In this blog post, I would like to reflect on the impact of online communities on my digital identity and cultivation of my digital presence.

Henri and Pudelko (2003) distinguish four different types of virtual communities: “communities of interest, goal‐oriented communities of interest, learners’ community, and community of practice” (as quoted in Veletsianos, 2016). Furthermore, as Veletsianos (2016) asserts, the networks are multi-faceted entities, comprised of individual networks, all based on individual relationships (p. 244). As such they are uneven, uncertain, diverse, borderless,  and clustered  (Dron & Andreson, 2014). 

I find myself on the crossroad between all these different online communities, which integrate my personal and professional interests, my work-related communities, which include both my colleagues as well as students and my own educational communities.
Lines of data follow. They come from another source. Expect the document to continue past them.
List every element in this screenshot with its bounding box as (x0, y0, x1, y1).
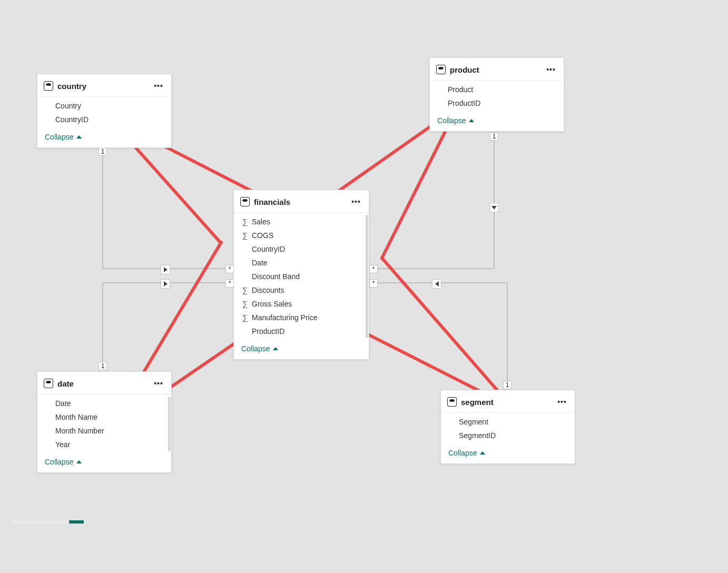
filter-arrow-segment (432, 279, 441, 289)
field-label: COGS (252, 231, 273, 240)
collapse-button[interactable]: Collapse (37, 129, 171, 147)
filter-arrow-product (489, 203, 499, 212)
table-card-country[interactable]: country ••• ∑Country∑CountryID Collapse (37, 74, 172, 148)
table-title: product (450, 65, 545, 74)
sigma-icon: ∑ (241, 313, 249, 322)
collapse-label: Collapse (45, 133, 73, 141)
chevron-up-icon (469, 119, 474, 122)
field-list: ∑Country∑CountryID (37, 97, 171, 129)
field-row[interactable]: ∑Product (430, 83, 564, 96)
field-row[interactable]: ∑Manufacturing Price (234, 311, 369, 324)
scrollbar[interactable] (366, 215, 368, 338)
field-row[interactable]: ∑Date (37, 397, 171, 410)
field-row[interactable]: ∑Discounts (234, 283, 369, 297)
table-title: financials (254, 197, 350, 206)
filter-arrow-country (161, 265, 170, 274)
field-row[interactable]: ∑ProductID (430, 96, 564, 110)
collapse-button[interactable]: Collapse (430, 112, 564, 131)
table-title: segment (461, 398, 556, 407)
cardinality-one-country: 1 (99, 147, 107, 156)
field-row[interactable]: ∑SegmentID (441, 429, 575, 442)
annotation-line (382, 258, 508, 403)
field-label: Month Number (55, 427, 104, 435)
field-label: ProductID (252, 327, 284, 335)
sigma-icon: ∑ (241, 231, 249, 240)
table-title: country (57, 82, 152, 91)
cardinality-many-country: * (225, 265, 234, 273)
collapse-button[interactable]: Collapse (37, 453, 171, 472)
cardinality-many-product: * (369, 265, 378, 273)
collapse-label: Collapse (45, 458, 73, 466)
table-card-financials[interactable]: financials ••• ∑Sales∑COGS∑CountryID∑Dat… (233, 190, 369, 360)
field-label: Segment (459, 418, 488, 426)
cardinality-many-date: * (225, 279, 234, 288)
table-card-product[interactable]: product ••• ∑Product∑ProductID Collapse (429, 57, 564, 132)
table-icon (436, 65, 446, 74)
table-card-segment[interactable]: segment ••• ∑Segment∑SegmentID Collapse (440, 390, 575, 464)
field-row[interactable]: ∑Date (234, 256, 369, 270)
sigma-icon: ∑ (241, 300, 249, 308)
field-label: Year (55, 440, 70, 449)
chevron-up-icon (480, 451, 485, 455)
field-list: ∑Sales∑COGS∑CountryID∑Date∑Discount Band… (234, 213, 369, 340)
field-row[interactable]: ∑ProductID (234, 324, 369, 338)
cardinality-one-segment: 1 (503, 381, 511, 389)
field-label: Sales (252, 218, 270, 226)
filter-arrow-date (161, 279, 170, 289)
field-label: CountryID (55, 115, 88, 124)
chevron-up-icon (273, 347, 278, 350)
table-icon (447, 397, 457, 407)
scrollbar[interactable] (168, 397, 171, 451)
model-canvas[interactable]: 1 * 1 * 1 * 1 * country ••• ∑Country∑Cou… (0, 0, 728, 573)
sigma-icon: ∑ (241, 286, 249, 294)
collapse-button[interactable]: Collapse (234, 340, 369, 359)
collapse-button[interactable]: Collapse (441, 444, 575, 463)
field-row[interactable]: ∑CountryID (234, 242, 369, 256)
field-label: Country (55, 102, 81, 110)
table-icon (44, 81, 53, 91)
field-row[interactable]: ∑CountryID (37, 113, 171, 126)
table-title: date (57, 379, 152, 388)
more-options-button[interactable]: ••• (350, 195, 362, 208)
collapse-label: Collapse (448, 449, 477, 457)
field-label: Manufacturing Price (252, 313, 318, 322)
sigma-icon: ∑ (241, 218, 249, 226)
collapse-label: Collapse (241, 344, 270, 353)
chevron-up-icon (76, 135, 82, 139)
field-label: Discounts (252, 286, 284, 294)
field-row[interactable]: ∑Month Name (37, 410, 171, 424)
field-list: ∑Segment∑SegmentID (441, 413, 575, 444)
field-label: ProductID (448, 99, 480, 107)
field-label: Date (252, 259, 268, 267)
field-list: ∑Date∑Month Name∑Month Number∑Year (37, 394, 171, 453)
cardinality-one-date: 1 (99, 362, 107, 370)
field-row[interactable]: ∑Month Number (37, 424, 171, 438)
cardinality-one-product: 1 (490, 132, 498, 141)
more-options-button[interactable]: ••• (152, 377, 165, 390)
more-options-button[interactable]: ••• (545, 63, 557, 76)
field-label: Month Name (55, 413, 97, 421)
field-label: Discount Band (252, 272, 300, 281)
more-options-button[interactable]: ••• (152, 80, 165, 92)
field-row[interactable]: ∑Sales (234, 215, 369, 229)
field-row[interactable]: ∑Discount Band (234, 270, 369, 283)
field-label: Product (448, 85, 473, 94)
cardinality-many-segment: * (369, 279, 378, 288)
field-label: Gross Sales (252, 300, 292, 308)
status-bar-fragment (12, 520, 84, 523)
more-options-button[interactable]: ••• (556, 396, 568, 408)
table-card-date[interactable]: date ••• ∑Date∑Month Name∑Month Number∑Y… (37, 371, 172, 473)
collapse-label: Collapse (437, 116, 466, 125)
field-row[interactable]: ∑Segment (441, 415, 575, 429)
field-row[interactable]: ∑Gross Sales (234, 297, 369, 311)
field-list: ∑Product∑ProductID (430, 81, 564, 112)
field-label: CountryID (252, 245, 285, 253)
field-row[interactable]: ∑Country (37, 99, 171, 113)
field-label: Date (55, 399, 71, 408)
table-icon (240, 197, 250, 206)
chevron-up-icon (76, 460, 82, 463)
field-label: SegmentID (459, 431, 496, 440)
table-icon (44, 379, 53, 388)
field-row[interactable]: ∑Year (37, 438, 171, 451)
field-row[interactable]: ∑COGS (234, 229, 369, 242)
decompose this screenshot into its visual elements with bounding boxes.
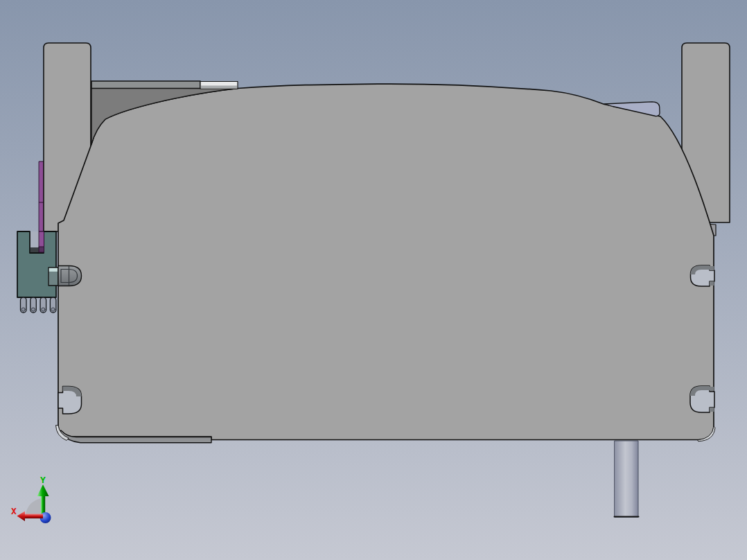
side-knob[interactable] xyxy=(49,266,82,286)
cad-viewport[interactable]: Y X xyxy=(0,0,747,560)
x-axis-label: X xyxy=(11,506,17,516)
t-slot-right-lower xyxy=(690,386,714,412)
main-body[interactable] xyxy=(58,84,714,439)
sensor-rail-in-slot xyxy=(39,231,44,247)
top-strip-dark xyxy=(91,81,200,89)
sensor-rail-tip xyxy=(39,247,44,252)
guide-rod[interactable] xyxy=(615,441,639,517)
t-slot-right-upper xyxy=(691,265,715,286)
y-axis-label: Y xyxy=(40,475,46,485)
top-strip-light xyxy=(200,82,238,89)
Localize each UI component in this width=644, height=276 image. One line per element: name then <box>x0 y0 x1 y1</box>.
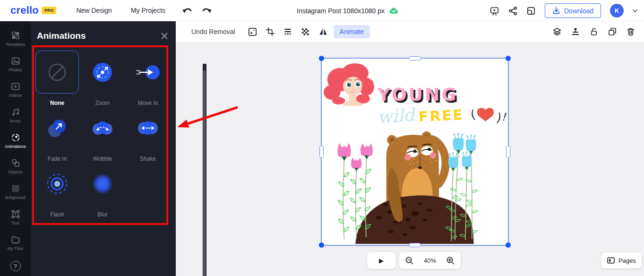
selection-handle-top[interactable] <box>409 56 421 60</box>
animation-option-flash[interactable]: Flash <box>34 162 80 218</box>
download-button[interactable]: Download <box>545 3 601 18</box>
zoom-level-value[interactable]: 40% <box>424 257 436 264</box>
sidebar-item-music[interactable]: Music <box>0 103 31 128</box>
tulip-flower <box>351 157 361 171</box>
selection-handle-left[interactable] <box>319 146 324 158</box>
panel-scrollbar-thumb[interactable] <box>203 70 206 276</box>
sidebar-item-photos[interactable]: Photos <box>0 52 31 77</box>
animation-option-zoom[interactable]: Zoom <box>80 51 125 106</box>
selection-handle-top-right[interactable] <box>506 56 511 61</box>
anim-none-icon <box>46 61 68 83</box>
selection-handle-top-left[interactable] <box>319 56 324 61</box>
text-icon <box>11 209 20 219</box>
help-glyph: ? <box>14 263 17 270</box>
unlock-icon[interactable] <box>589 27 599 36</box>
animation-option-label: None <box>50 100 64 106</box>
anim-blur-icon <box>91 172 114 195</box>
music-icon <box>11 107 20 117</box>
sidebar-label: Bckground <box>5 195 26 200</box>
duplicate-icon[interactable] <box>608 27 617 36</box>
sidebar-item-templates[interactable]: Templates <box>0 26 31 52</box>
artboard[interactable]: YOUNG YOUNG wild FREE ( ) ! <box>321 58 509 246</box>
sidebar-label: Text <box>11 221 19 225</box>
undo-removal-button[interactable]: Undo Removal <box>191 28 235 35</box>
align-icon[interactable] <box>571 27 580 36</box>
help-icon[interactable]: ? <box>10 261 21 271</box>
avatar[interactable]: K <box>610 4 624 17</box>
sidebar-item-animations[interactable]: Animations <box>0 128 31 154</box>
pro-badge: PRO <box>42 7 57 14</box>
artwork-decor-open: ( <box>470 107 477 121</box>
animation-option-move-in[interactable]: Move In <box>125 51 171 106</box>
animation-option-label: Move In <box>138 100 158 106</box>
animation-option-none[interactable]: None <box>34 51 80 106</box>
close-icon[interactable] <box>161 32 168 40</box>
selection-handle-bottom[interactable] <box>409 243 421 247</box>
artwork-word-wild: wild <box>377 104 417 128</box>
adjust-icon[interactable] <box>248 27 258 37</box>
animations-icon <box>11 133 20 142</box>
crello-logo[interactable]: crello PRO <box>10 4 56 17</box>
tulip-flower <box>337 143 351 161</box>
redo-icon[interactable] <box>202 7 212 14</box>
heart-icon <box>477 108 494 121</box>
sidebar-item-my-files[interactable]: My Files <box>0 230 31 256</box>
animation-option-label: Zoom <box>95 100 110 106</box>
background-icon <box>11 184 20 193</box>
bellflower <box>466 134 476 154</box>
selection-handle-right[interactable] <box>506 146 510 158</box>
document-title[interactable]: Instagram Post 1080x1080 px <box>297 7 385 15</box>
present-icon[interactable] <box>489 6 499 16</box>
anim-flash-icon <box>46 172 69 195</box>
transparency-icon[interactable] <box>301 27 310 37</box>
bellflower <box>453 133 464 153</box>
nav-new-design[interactable]: New Design <box>76 7 112 14</box>
animation-option-fade-in[interactable]: Fade In <box>34 106 80 162</box>
anim-zoom-icon <box>92 62 113 83</box>
sidebar-item-videos[interactable]: Videos <box>0 77 31 103</box>
sidebar-label: Music <box>10 119 21 123</box>
anim-wobble-icon <box>91 119 114 137</box>
animation-option-label: Wobble <box>93 155 112 162</box>
animation-option-shake[interactable]: Shake <box>125 106 171 162</box>
animations-panel: Animations None Zoom Move In <box>31 21 176 276</box>
zoom-in-icon[interactable] <box>446 256 455 265</box>
bellflower <box>462 151 472 169</box>
delete-icon[interactable] <box>626 27 635 36</box>
sidebar-item-text[interactable]: Text <box>0 205 31 230</box>
chevron-down-icon[interactable] <box>633 9 637 12</box>
my-files-icon <box>11 235 20 244</box>
flip-icon[interactable] <box>318 27 328 36</box>
nav-my-projects[interactable]: My Projects <box>131 7 165 14</box>
animation-option-blur[interactable]: Blur <box>80 162 125 218</box>
position-icon[interactable] <box>283 27 292 36</box>
crop-icon[interactable] <box>266 27 275 36</box>
animate-button[interactable]: Animate <box>334 25 370 38</box>
artwork-illustration[interactable]: YOUNG YOUNG wild FREE ( ) ! <box>321 58 507 244</box>
undo-icon[interactable] <box>182 7 192 14</box>
sidebar-label: Templates <box>6 42 25 47</box>
share-icon[interactable] <box>508 6 517 16</box>
panel-title: Animations <box>37 31 86 41</box>
animation-option-wobble[interactable]: Wobble <box>80 106 125 162</box>
sidebar-item-objects[interactable]: Objects <box>0 154 31 179</box>
sidebar-label: Videos <box>9 93 22 98</box>
zoom-out-icon[interactable] <box>405 256 414 265</box>
pages-button-label: Pages <box>618 257 636 264</box>
sidebar-item-background[interactable]: Bckground <box>0 179 31 205</box>
photos-icon <box>11 56 20 66</box>
selection-handle-bottom-left[interactable] <box>319 242 324 248</box>
pages-button[interactable]: Pages <box>601 252 642 268</box>
girl-illustration <box>324 63 374 106</box>
play-button[interactable]: ▶ <box>367 252 395 269</box>
anim-move-in-icon <box>136 64 160 81</box>
zoom-control: 40% <box>399 252 461 269</box>
animation-option-label: Blur <box>97 211 107 218</box>
context-toolbar: Undo Removal Animate <box>176 21 644 43</box>
resize-icon[interactable] <box>526 6 536 16</box>
selection-handle-bottom-right[interactable] <box>506 242 511 248</box>
videos-icon <box>11 82 20 91</box>
sidebar-label: Animations <box>5 144 26 149</box>
layers-icon[interactable] <box>552 27 562 36</box>
play-icon: ▶ <box>379 257 384 264</box>
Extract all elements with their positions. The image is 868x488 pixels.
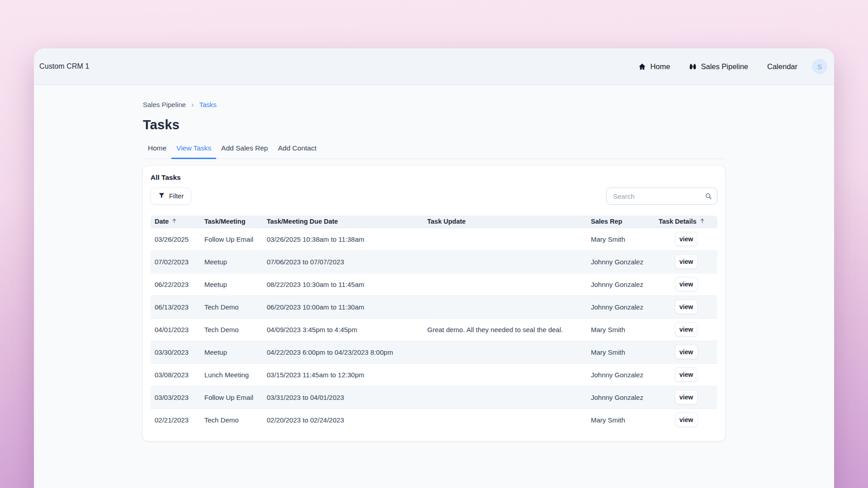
tasks-table: Date Task/Meeting Task/Meeting Due Date … <box>151 216 717 431</box>
tab-view-tasks[interactable]: View Tasks <box>171 144 216 159</box>
task-update <box>427 296 591 318</box>
funnel-icon <box>158 192 165 200</box>
app-window: Custom CRM 1 Home <box>34 48 834 488</box>
tab-add-sales-rep[interactable]: Add Sales Rep <box>216 144 273 159</box>
user-avatar[interactable]: S <box>812 59 827 74</box>
task-date: 06/22/2023 <box>151 273 204 296</box>
task-due-date: 03/15/2023 11:45am to 12:30pm <box>267 363 427 386</box>
view-task-button[interactable]: view <box>675 390 698 404</box>
tab-home[interactable]: Home <box>143 144 171 159</box>
task-date: 06/13/2023 <box>151 296 204 318</box>
task-sales-rep: Johnny Gonzalez <box>591 296 659 318</box>
view-task-button[interactable]: view <box>675 367 698 382</box>
task-date: 02/21/2023 <box>151 408 204 431</box>
top-navbar: Custom CRM 1 Home <box>34 48 834 85</box>
app-brand: Custom CRM 1 <box>39 62 90 70</box>
task-update <box>427 386 591 408</box>
nav-calendar-label: Calendar <box>767 62 797 71</box>
task-update <box>427 363 591 386</box>
task-due-date: 02/20/2023 to 02/24/2023 <box>267 408 427 431</box>
task-type: Tech Demo <box>204 296 267 318</box>
column-header-due-date[interactable]: Task/Meeting Due Date <box>267 216 427 228</box>
task-update <box>427 228 591 250</box>
tab-bar: Home View Tasks Add Sales Rep Add Contac… <box>143 144 725 159</box>
task-sales-rep: Johnny Gonzalez <box>591 250 659 273</box>
nav-home-label: Home <box>650 62 670 71</box>
breadcrumb: Sales Pipeline › Tasks <box>143 101 834 108</box>
task-type: Follow Up Email <box>204 386 267 408</box>
column-header-task-meeting[interactable]: Task/Meeting <box>204 216 267 228</box>
task-date: 07/02/2023 <box>151 250 204 273</box>
page-content: Sales Pipeline › Tasks Tasks Home View T… <box>34 85 834 441</box>
breadcrumb-sales-pipeline[interactable]: Sales Pipeline <box>143 101 186 108</box>
task-sales-rep: Johnny Gonzalez <box>591 363 659 386</box>
task-sales-rep: Mary Smith <box>591 318 659 341</box>
page-title: Tasks <box>143 117 834 132</box>
view-task-button[interactable]: view <box>675 345 698 359</box>
binoculars-icon <box>689 63 697 70</box>
nav-calendar[interactable]: Calendar <box>767 62 797 71</box>
filter-button-label: Filter <box>169 192 184 200</box>
task-date: 03/26/2025 <box>151 228 204 250</box>
task-date: 04/01/2023 <box>151 318 204 341</box>
view-task-button[interactable]: view <box>675 300 698 314</box>
filter-button[interactable]: Filter <box>151 188 191 205</box>
avatar-initial: S <box>817 63 822 70</box>
task-row: 07/02/2023 Meetup 07/06/2023 to 07/07/20… <box>151 250 717 273</box>
task-due-date: 08/22/2023 10:30am to 11:45am <box>267 273 427 296</box>
task-details-cell: view <box>659 296 717 318</box>
task-row: 06/22/2023 Meetup 08/22/2023 10:30am to … <box>151 273 717 296</box>
task-due-date: 04/09/2023 3:45pm to 4:45pm <box>267 318 427 341</box>
task-due-date: 04/22/2023 6:00pm to 04/23/2023 8:00pm <box>267 341 427 363</box>
task-row: 04/01/2023 Tech Demo 04/09/2023 3:45pm t… <box>151 318 717 341</box>
view-task-button[interactable]: view <box>675 254 698 269</box>
nav-home[interactable]: Home <box>638 62 670 71</box>
tab-add-contact[interactable]: Add Contact <box>273 144 321 159</box>
task-type: Meetup <box>204 250 267 273</box>
column-header-date[interactable]: Date <box>151 216 204 228</box>
task-details-cell: view <box>659 273 717 296</box>
task-type: Lunch Meeting <box>204 363 267 386</box>
nav-sales-pipeline[interactable]: Sales Pipeline <box>689 62 748 71</box>
card-heading: All Tasks <box>151 174 717 182</box>
task-update <box>427 341 591 363</box>
column-header-task-update[interactable]: Task Update <box>427 216 591 228</box>
task-details-cell: view <box>659 318 717 341</box>
task-type: Meetup <box>204 341 267 363</box>
task-type: Tech Demo <box>204 318 267 341</box>
sort-ascending-icon <box>699 218 705 225</box>
view-task-button[interactable]: view <box>675 277 698 291</box>
search-input[interactable] <box>606 188 717 205</box>
nav-sales-pipeline-label: Sales Pipeline <box>701 62 748 71</box>
breadcrumb-tasks[interactable]: Tasks <box>199 101 217 108</box>
task-row: 03/08/2023 Lunch Meeting 03/15/2023 11:4… <box>151 363 717 386</box>
search-icon <box>705 192 712 202</box>
task-update <box>427 408 591 431</box>
task-date: 03/08/2023 <box>151 363 204 386</box>
sort-ascending-icon <box>171 218 177 225</box>
column-header-task-details[interactable]: Task Details <box>659 216 717 228</box>
task-due-date: 07/06/2023 to 07/07/2023 <box>267 250 427 273</box>
table-toolbar: Filter <box>151 188 717 205</box>
task-row: 02/21/2023 Tech Demo 02/20/2023 to 02/24… <box>151 408 717 431</box>
task-details-cell: view <box>659 408 717 431</box>
home-icon <box>638 63 646 70</box>
task-due-date: 03/31/2023 to 04/01/2023 <box>267 386 427 408</box>
chevron-right-icon: › <box>191 101 194 108</box>
task-type: Tech Demo <box>204 408 267 431</box>
task-update <box>427 273 591 296</box>
task-date: 03/30/2023 <box>151 341 204 363</box>
navbar-links: Home Sales Pipeline Calen <box>638 59 827 74</box>
task-details-cell: view <box>659 341 717 363</box>
view-task-button[interactable]: view <box>675 232 698 246</box>
task-row: 06/13/2023 Tech Demo 06/20/2023 10:00am … <box>151 296 717 318</box>
task-sales-rep: Mary Smith <box>591 408 659 431</box>
search-box <box>606 188 717 205</box>
column-header-sales-rep[interactable]: Sales Rep <box>591 216 659 228</box>
task-details-cell: view <box>659 228 717 250</box>
view-task-button[interactable]: view <box>675 413 698 427</box>
task-details-cell: view <box>659 386 717 408</box>
task-details-cell: view <box>659 250 717 273</box>
all-tasks-card: All Tasks Filter <box>143 166 725 441</box>
view-task-button[interactable]: view <box>675 322 698 337</box>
All of these communities integrate people from my past and present and are very dynamic and diverse in terms of their interaction, content, and contributions.

Made with Canva, Photo by Carles Rabada on Unsplash.

 

Participation in digital communities, as Veletsianos (2016) calls them, is determined by this new participatory culture, which “shifts the focus of literacy from individual expression to community involvement” (Jenkins, 2009, p. xiii).  Contribution to these communities is defined by the participation and invites feedback, as well as contribution, thus producing “networked learners”, who “through participation in networks that reify their interactions, are almost always “prosumers”—people who both consume and produce network content” (Bruns, 2008, as cited in Dron & Andreson, 2014, p. 144).  Therefore content creation and contribution to the networks are “pivotal in providing tools for knowledge construction and tools for sharing and expanding on that knowledge” (p. 144).

 


References:

Dron, J, & Andreson, T. (2014). Teaching Crowds. Athabasca University Press.
Jenkins, H. (2009). Confronting the Challenges of Participatory Culture: Media Education for the 21st Century. Cambridge: MIT Press.
Veletsianos, G. (2016). Digital learning environments. In N. Rushby & D. Surry (Eds.), Handbook of Learning Technologies (pp. 242-260). UK: John Wiley & Sons.